Halting relocations was part of a 30-item list of recommendations contained in the report.
The report, titled “Those Who Returned Are Suffering: Impact of Camp Shutdowns on People Displaced By Boko Haram Conflict in Nigeria,” says the state government failed to meet the conditions required by international conventions before the relocation began.
IDPs have the right “to be protected against forcible return to or resettlement in any place where their life, safety, liberty and/or health would be at risk,” according to article 9 of the African Union Convention for the Protection and Assistance of Internally Displaced Persons in Africa. The agreement is also known as the Kampala Convention, which Nigeria has ratified and should therefore be bound to comply.
The government of Borno State said its closure of IDP camps was to facilitate the return of IDPs to communities which it claimed were “safer”.
HRW says “subsequent reports have highlighted continued insecurity in many communities to which displaced persons are being encouraged to return.”
According to the convention, displaced persons are to be offered the liberty to make “a free and informed choice on whether to return, integrate locally or relocate by consulting them on these and other options and ensuring their participation in finding sustainable solutions.”
The manner in which the relocation was related to the IDPs did not provide them the opportunity to take actions that were of their own volition, HRW says.
Struggle for survival
In May 2021, the government of Borno State officially started closing IDP camps. It delayed the date once due to security concerns.
The government said that it was not imposing its decision on the IDPs. It gave IDPs from Damasak, Bama, and Konduga the option of either “resettlement in Auno, or Maiduguri metropolis, or in their respective communities.”

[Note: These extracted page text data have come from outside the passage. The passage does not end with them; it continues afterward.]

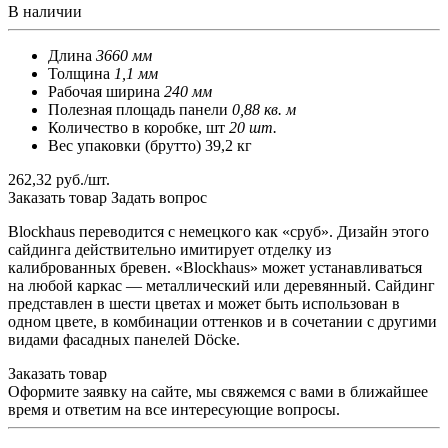
В наличии
Длина
3660 мм
Толщина
1,1 мм
Рабочая ширина
240 мм
Полезная площадь панели
0,88 кв. м
Количество в коробке, шт
20 шт.
Вес упаковки (брутто) 39,2 кг
262,32 руб./шт.
Заказать товар
Задать вопрос
Blockhaus переводится с немецкого как «сруб». Дизайн этого
сайдинга действительно имитирует отделку из
калиброванных бревен. «Blockhaus» может устанавливаться
на любой каркас — металлический или деревянный. Сайдинг
представлен в шести цветах и может быть использован в
одном цвете, в комбинации оттенков и в сочетании с другими
видами фасадных панелей Döcke.
Заказать товар
Оформите заявку на сайте, мы свяжемся с вами в ближайшее
время и ответим на все интересующие вопросы.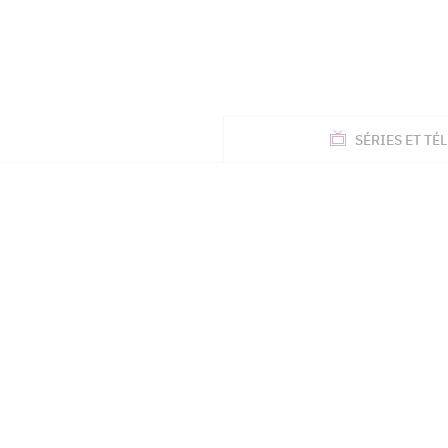
ACTUALITÉS
SÉRIES
ET TÉL
TÉLÉ, STARS, ETC.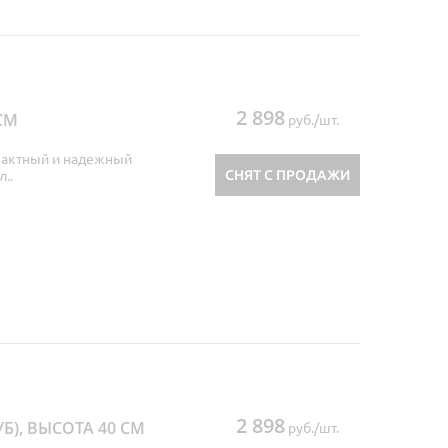
2 898
СМ
руб./шт.
мпактный и надежный
СНЯТ С ПРОДАЖИ
..
2 898
Б), ВЫСОТА 40 СМ
руб./шт.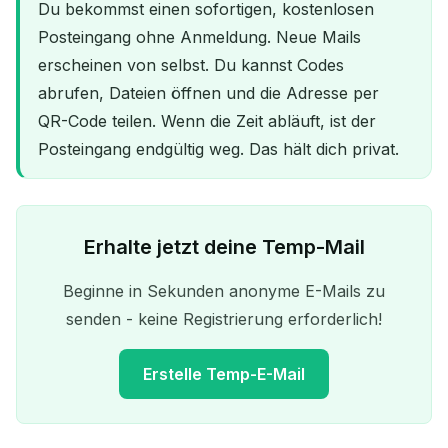
Du bekommst einen sofortigen, kostenlosen
Posteingang ohne Anmeldung. Neue Mails
erscheinen von selbst. Du kannst Codes
abrufen, Dateien öffnen und die Adresse per
QR-Code teilen. Wenn die Zeit abläuft, ist der
Posteingang endgültig weg. Das hält dich privat.
Erhalte jetzt deine Temp-Mail
Beginne in Sekunden anonyme E-Mails zu
senden - keine Registrierung erforderlich!
Erstelle Temp-E-Mail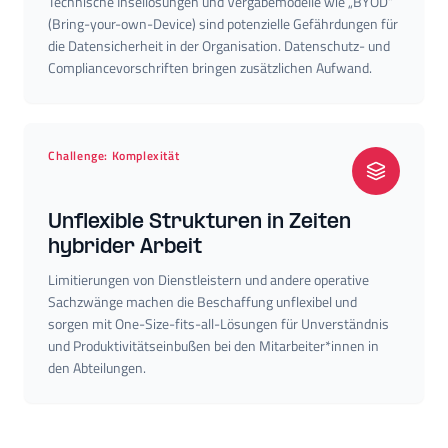
Technische Insellösungen und Vergabemodelle wie „BYOD“
(Bring-your-own-Device) sind potenzielle Gefährdungen für
die Datensicherheit in der Organisation. Datenschutz- und
Compliancevorschriften bringen zusätzlichen Aufwand.
Challenge: Komplexität
Unflexible Strukturen in Zeiten
hybrider Arbeit
Limitierungen von Dienstleistern und andere operative
Sachzwänge machen die Beschaffung unflexibel und
sorgen mit One-Size-fits-all-Lösungen für Unverständnis
und Produktivitätseinbußen bei den Mitarbeiter*innen in
den Abteilungen.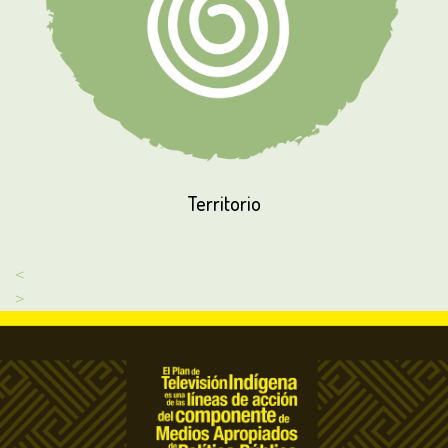
Territorio
<
>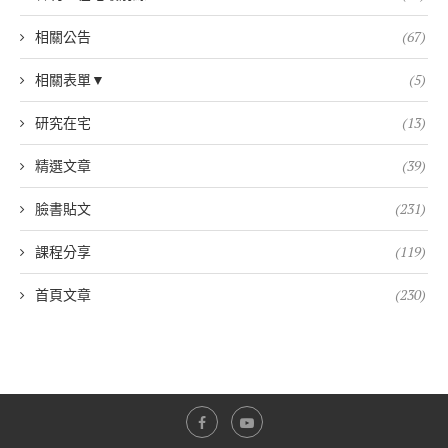
相關公告
(67)
相關表單▼
(5)
研究在宅
(13)
精選文章
(39)
臉書貼文
(231)
課程分享
(119)
首頁文章
(230)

Officials of the Borno State government at the time assured HumAngle that all of their actions towards the resettlement of IDPs were taken in accordance with international laws. “We respect their (IDPs) dignity” as well as the international laws guiding their relocation, they said.

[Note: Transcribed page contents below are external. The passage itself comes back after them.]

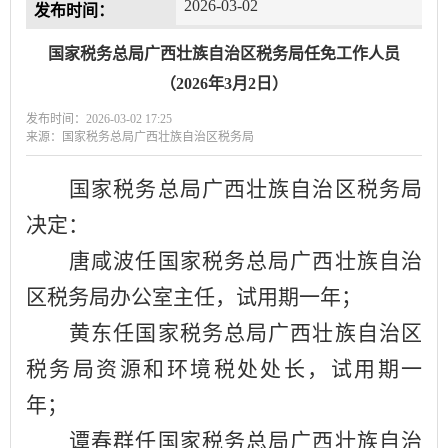
2026-03-02
发布时间：
国家税务总局广西壮族自治区税务局任免工作人员
（2026年3月2日）
发布时间：2026-03-02 17:25
来源：国家税务总局广西壮族自治区税务局
国家税务总局广西壮族自治区税务局
决定：
唐咸波任国家税务总局广西壮族自治
区税务局办公室主任，试用期一年；
黄东任国家税务总局广西壮族自治区
税务局资源和环境税处处长，
试用期一
年
；
谭春群任国家税务总局广西壮族自治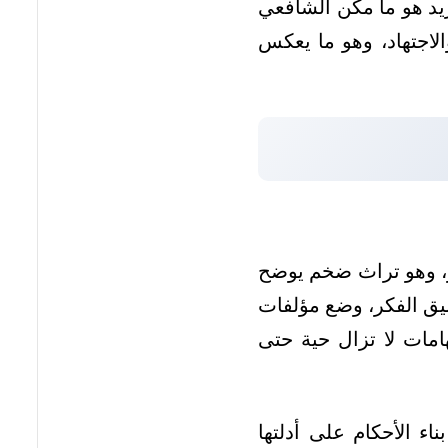
يد هو ما مكّن الشافعي
لاجتهاد، وهو ما يعكس
ور، وهو تراث ضخم يوضح
عميق الفكر، وضع مؤلفات
امات لا تزال حية حتى
 الأحكام على أدلتها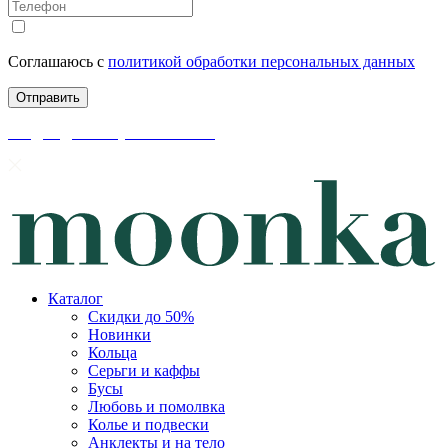
Соглашаюсь с
политикой обработки персональных данных
скидки до 50% уже на сайте
Каталог
Скидки до 50%
Новинки
Кольца
Серьги и каффы
Бусы
Любовь и помолвка
Колье и подвески
Анклекты и на тело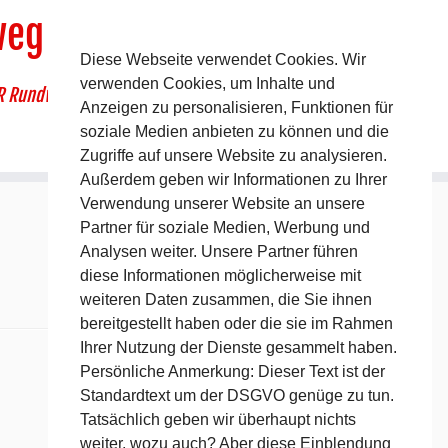
weg
Diese Webseite verwendet Cookies. Wir
verwenden Cookies, um Inhalte und
R Rundwanderweg um Pommelsbrunn
Anzeigen zu personalisieren, Funktionen für
soziale Medien anbieten zu können und die
Zugriffe auf unsere Website zu analysieren.
Außerdem geben wir Informationen zu Ihrer
Verwendung unserer Website an unsere
Partner für soziale Medien, Werbung und
Analysen weiter. Unsere Partner führen
diese Informationen möglicherweise mit
weiteren Daten zusammen, die Sie ihnen
bereitgestellt haben oder die sie im Rahmen
Ihrer Nutzung der Dienste gesammelt haben.
Persönliche Anmerkung: Dieser Text ist der
Standardtext um der DSGVO genüge zu tun.
Tatsächlich geben wir überhaupt nichts
weiter, wozu auch? Aber diese Einblendung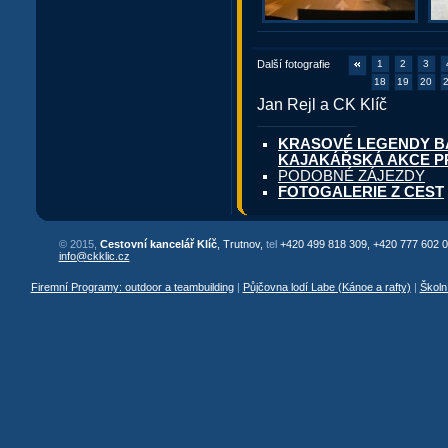
Další fotografie
1
2
3
18
19
20
Jan Rejl a CK Klíč
KRASOVÉ LEGENDY BALK
KAJAKÁŘSKÁ AKCE P
PODOBNÉ ZÁJEZDY
FOTOGALERIE Z CEST
© 2015,
Cestovní kancelář Klíč
, Trutnov,
tel
+420 499 818 309, +420 777 602 0
info@ckklic.cz
Firemní Programy: outdoor a teambuilding
|
Půjčovna lodí Labe (Kánoe a rafty)
|
Školn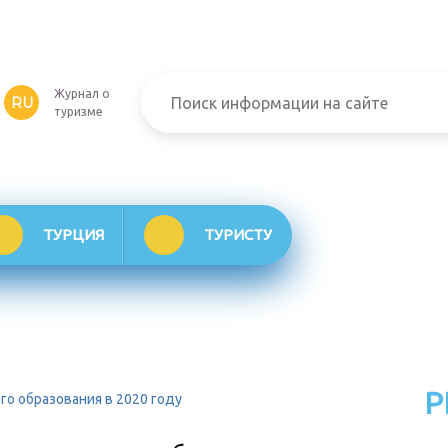
Журнал о
RU
туризме
ТУРЦИЯ
ТУРИСТУ
Р
о образования в 2020 году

Displaced persons who spoke to HumAngle at the time did not appear to be keen on either of the choices that lay before them.

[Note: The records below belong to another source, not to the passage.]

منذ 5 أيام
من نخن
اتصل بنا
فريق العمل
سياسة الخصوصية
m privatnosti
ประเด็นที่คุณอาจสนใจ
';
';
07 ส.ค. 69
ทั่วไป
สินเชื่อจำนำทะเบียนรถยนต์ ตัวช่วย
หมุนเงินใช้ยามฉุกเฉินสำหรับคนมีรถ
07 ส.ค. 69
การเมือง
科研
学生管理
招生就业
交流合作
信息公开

“I am currently in my second year as an NCE student here in Maiduguri, and I have no option than to accept one of the options because, whether I like it or not, the government had said it would be closing the camps at all cost,” an IDP who spoke on condition of anonymity told HumAngle.
In October 2021, the government announced that it would shut down all camps in Maiduguri by December 31.
What followed the announcement by the government was intense anxiety from IDPs who did not want to leave the camps for reasons bordering on security, hunger, and the like.
Women in the resettled communities would be at risk of more abuse than they did in the camps, a desk officer from Sexual Gender Based Violence NGO told HumAngle.
As the Borno State government forged ahead with its resettlement plans, humanitarian agencies warned that the resettlement would cause more harm than good for the IDPs.
“At least 6 people were killed and 14 injured in Agiri, Mafa Local Government Area on 30 August 2021, one month after they were resettled. Returnees in New Marte, Agiri and Shuwari have experienced multiple attacks by Boko Haram since their resettlement,” a December 2021 report by Amnesty International read.
As predicted by humanitarian organisations, the displaced suffered immense hardships as they struggled to adjust to their new living conditions. In March 2022, HumAngle reported that hunger and economic hardship were forcing resettled IDPs back to Maiduguri, the state capital.
Driven by economic hardship and hunger, in April resettled IDPs in Bama began to flee the town to territories controlled by the Islamic State West Africa Province (ISWAP). There, they became middlemen for the terrorists, performing tasks for them in exchange for food.
In August, HumAngle reported that resettled IDPs in Kirawa community were crossing over to neighbouring Cameroon in search of potable water.
Recently, in October, HumAngle spoke to some resettled IDPs in Borno who expressed their fears of attack and recruitment from terrorists who lurk around.